We reject petitioner's suggestion that this case be consolidated with the docket filed by the four limited partners. Such a consolidation would essentially allow petitioner to vitiate the statutory jurisdictional requirements and confer jurisdiction on the Court*509 where a valid petition is not filed during the section 6226 time limits.

Accordingly, because petitioner's attempt to designate Jahnke as TMP was unsuccessful, we are disposed to allow petitioner an additional 60 days to come forward with the name of an individual who is willing to serve as TMP and ratify the invalid petition in this case. See Montana Sapphire Associates v. Commissioner, 95 T.C. 477">95 T.C. 477, 483-484 (1990). Jahnke is ineligible to serve as TMP because his partnership items have been converted to nonpartnership items.

An appropriate order will be issued.


Footnotes

  • 1. Unless otherwise indicated, section references are to the Internal Revenue Code as in effect for the taxable years in issue. Rule references are to the Tax Court Rules of Practice and Procedure.
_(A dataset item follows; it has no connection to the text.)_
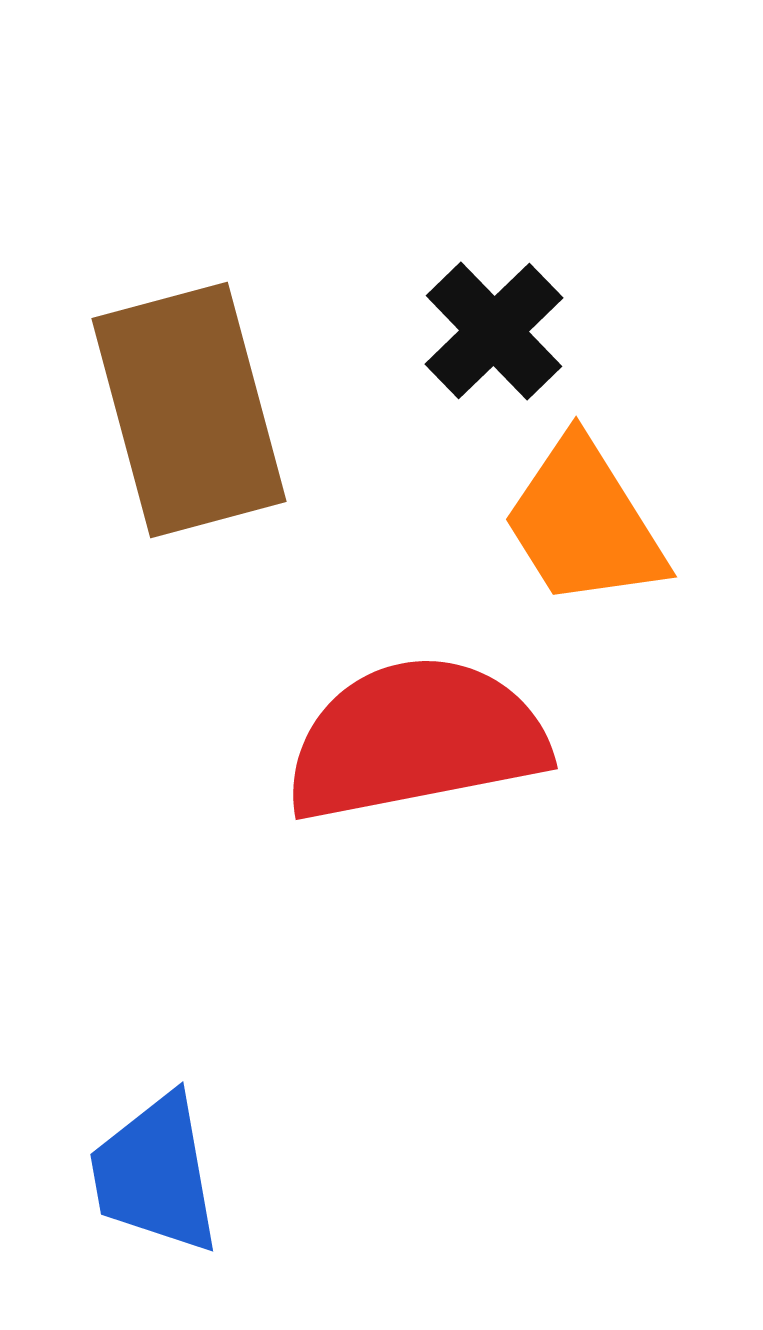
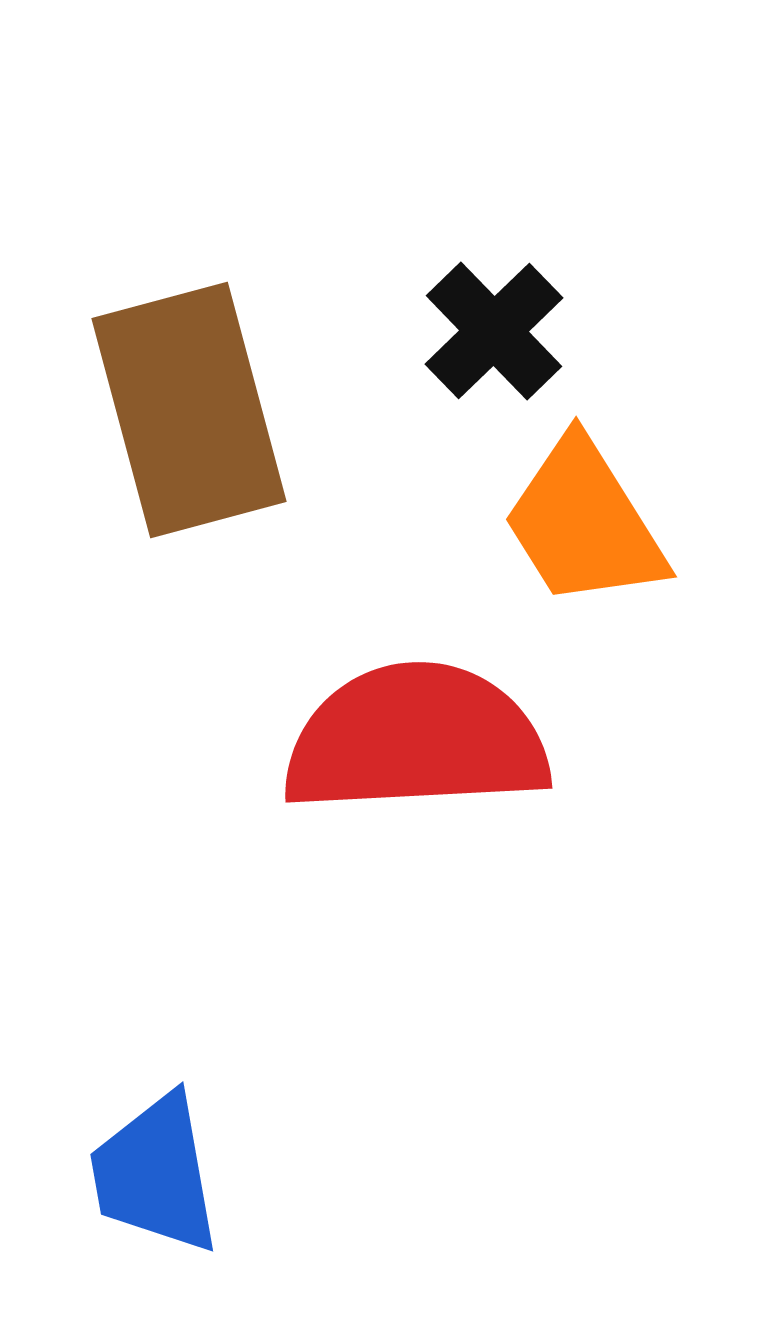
red semicircle: rotated 8 degrees clockwise
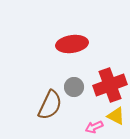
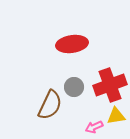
yellow triangle: rotated 36 degrees counterclockwise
  • 2. Mo. Ann. Stat. sec. 351.525 (Vernon 1991) provides in pertinent part:

    the directors and officers in office when the forfeiture occurs shall be the trustees of the corporation, * * * and the trustees as such shall have power to sue for and recover the debts and property due the corporation, describing it by its corporate name, and may be sued as such; and the trustees shall be jointly and severally responsible to the creditors and shareholders of the corporation to the extent of its property and effects that shall have come into their hands.

  • 3. These four limited partners have filed a petition in a companion case involving later years presently pending before the Court as partners other than tax matters partner.

  • 4. Respondent was not aware of the issuance date of the notice pertaining to 1982 and 1983; however, in his motion to dismiss, respondent stated that the 1984 notice was issued on October 14, 1988.